Stock (Œuvres complètes, volume 27p. 137-144).


INTRODUCTION

Une fois, dans une maison riche, des amis se trouvèrent réunis. Une conversation sérieuse sur la vie s’engagea. On se mit à parler de personnes absentes, et ni parmi celles-ci, ni parmi les personnes présentes, on ne put trouver quelqu’un qui fût content de sa vie. Non seulement personne ne pouvait se dire heureux, mais personne ne pouvait prétendre mener l’existence qui doit être celle d’un chrétien. Tous durent avouer qu’ils ne vivaient qu’en pensant à eux et à leur famille, sans penser au prochain, et encore moins à Dieu.

Ainsi parlaient entre eux les convives, et tous étaient d’accord pour déclarer qu’ils menaient une vie impie.
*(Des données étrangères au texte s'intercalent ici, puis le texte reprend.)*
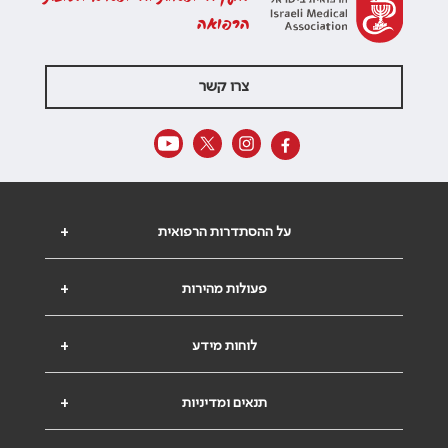
הרפואה
צרו קשר
על ההסתדרות הרפואית
+
פעולות מהירות
+
לוחות מידע
+
תנאים ומדיניות
+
— Pourquoi donc continuer à mener cette existence ? s’écria un jeune homme. Pourquoi continuer à faire ce que nous condamnons ? Ne sommes-nous point libres de changer notre vie ? Nous voilà d’accord pour reconnaître que notre luxe, notre oisiveté, nos richesses, et, principalement, notre orgueil font que nous vivons isolés au milieu de nos semblables et nous mènent à notre perte. Afin d’être célèbres et riches, nous devons nous priver de tout ce qui fait la joie de la vie humaine. Nous vivons entassés dans les villes où nous étouffons, nous nous amollissons, nous ruinons notre santé, et, malgré tous nos amusements, nous mourrons d’ennui et du regret que notre vie ne soit pas telle qu’elle devrait être.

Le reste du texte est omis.